Data Analysis by Python

Visualization of the entire data with Python

This is a way to see all of the variables when there are multiple variables. If the data is arranged in time series, it will be time series analysis.

Qualitative variables are dummy-converted so that this method can be used. If there are 3 categories in 1 column, 3 columns of data will be created.
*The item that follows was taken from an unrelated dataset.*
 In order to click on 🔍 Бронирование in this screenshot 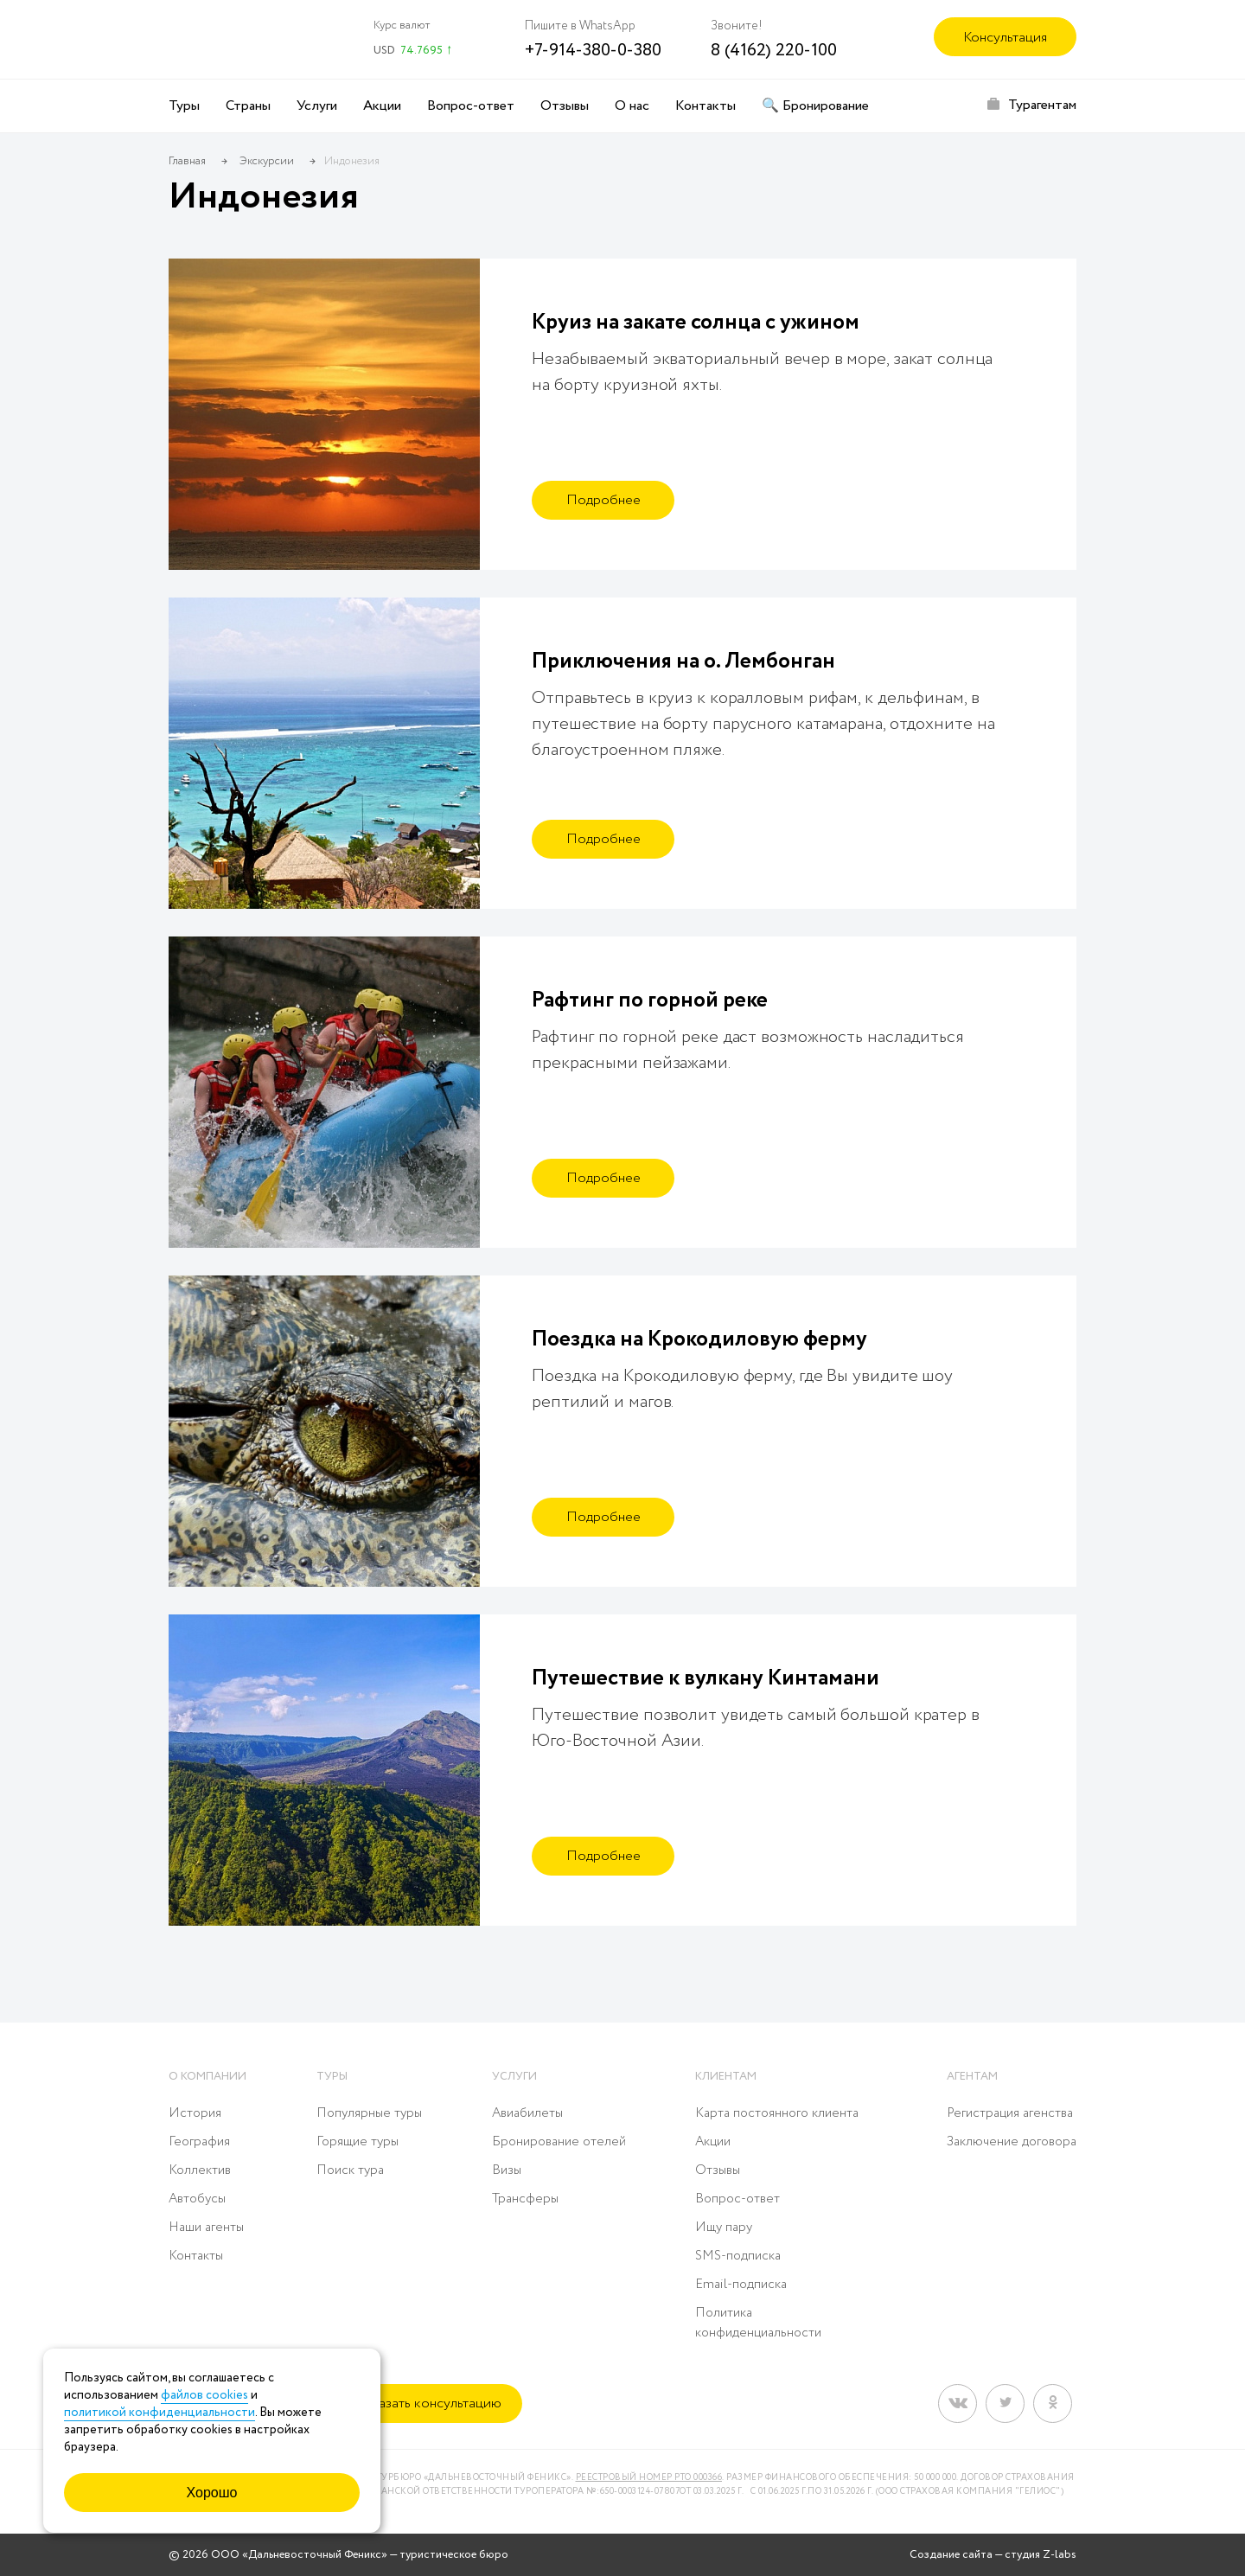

In the example below, the variables X1 to X9 are quantitative variables and the variable X10 is a qualitative variable.

Line graph by variable

Line graphs by variable can be roughly divided into a method of superimposing on one graph and a method of creating a graph by variable. For those who create a graph by variable, the number of variables is large in the case of the following method. It takes a lot of time to draw a graph. Depending on the PC, it may freeze. I haven't found an easier way to use this graph in R. If you want to use this graph, it is easier to use Python, Pandas Plot (matplotlib) , or Excel sparkline .

Overlay on one graph

import os #
import pandas as pd
#
os.chdir("C:\\PyTest")
#
df= pd.read_csv("Data.csv" , engine='python')
#
df2 = pd.get_dummies(df)
#
df2.plot()
#

Separate the graph for each variable, but match the Y-axis range

import os #
import pandas as pd
#
os.chdir("C:\\PyTest")
#
df= pd.read_csv("Data.csv" , engine='python')
#
df2 = pd.get_dummies(df)
#
df2.plot(subplots=True, sharey=True)
#

The Y-axis range changes for each graph

import os #
import pandas as pd
#
os.chdir("C:\\PyTest")
#
df= pd.read_csv("Data.csv" , engine='python')
#
df2 = pd.get_dummies(df)
#
df2.plot(subplots=True)
#

Heat map

Heat map the data as it is

import os #
import pandas as pd
#
import matplotlib.pyplot as plt
#
import seaborn as sns
#
%matplotlib inline
sns.set(font='HGMaruGothicMPRO')
#
os.chdir("C:\\PyTest")
#
df= pd.read_csv("Data.csv" , engine='python')
#
df2 = pd.get_dummies(df)
#
sns.heatmap(df2)
#

Standardize data and heatmap

In each variable, the average 0, standard deviation 1 standardization from it, and in the graph. When variables with very different values ??are included, you can see what each variable looks like.

import os #
import pandas as pd
#
import matplotlib.pyplot as plt
#
import seaborn as sns
#
from sklearn import preprocessing
#
%matplotlib inline
sns.set(font='HGMaruGothicMPRO')
#
os.chdir("C:\\PyTest")
#
df= pd.read_csv("Data.csv" , engine='python')
#
df2 = pd.get_dummies(df)
#
df3 = preprocessing.scale(df2)
#
sns.heatmap(df3)
#

Normalize the data and heatmap

For each variable, normalize to a minimum value of 0 and a maximum value of 1, and then graph. The effect is similar to standardization. If qualitative variables are mixed, it is easier to see the appearance of 0 and 1 here.

import os #
import pandas as pd
#
import matplotlib.pyplot as plt
#
import seaborn as sns
#
from sklearn import preprocessing
#
%matplotlib inline
sns.set(font='HGMaruGothicMPRO')
#
os.chdir("C:\\PyTest")
#
df= pd.read_csv("Data.csv" , engine='python')
#
df2 = pd.get_dummies(df)
#
df3 = preprocessing.minmax_scale(df2)
#
sns.heatmap(df3)
#

Line graph that can be enlarged

With Plotly, you can magnify a part of it. Time-series data with many waveforms is convenient because the waveforms are crushed and difficult to understand if there are many waveforms, but you can magnify and view any place. Also, Plotly is attractive because it is very light in operation.

import os #
import pandas as pd
#
import plotly.express as px
#
import plotly.io as pio
#
os.chdir("C:\\PyTest")
#
df= pd.read_csv("Data2.csv" , engine='python')
#
df['X']=df.index
#
fig = px.line(x = df['X'], y = df['Y'])
#
fig.show()
#
Plotly
* This image is a copy of the Jupyter Notebook screen Therefore, it cannot be scaled. You can zoom in and out on the Jupyter Notebook screen.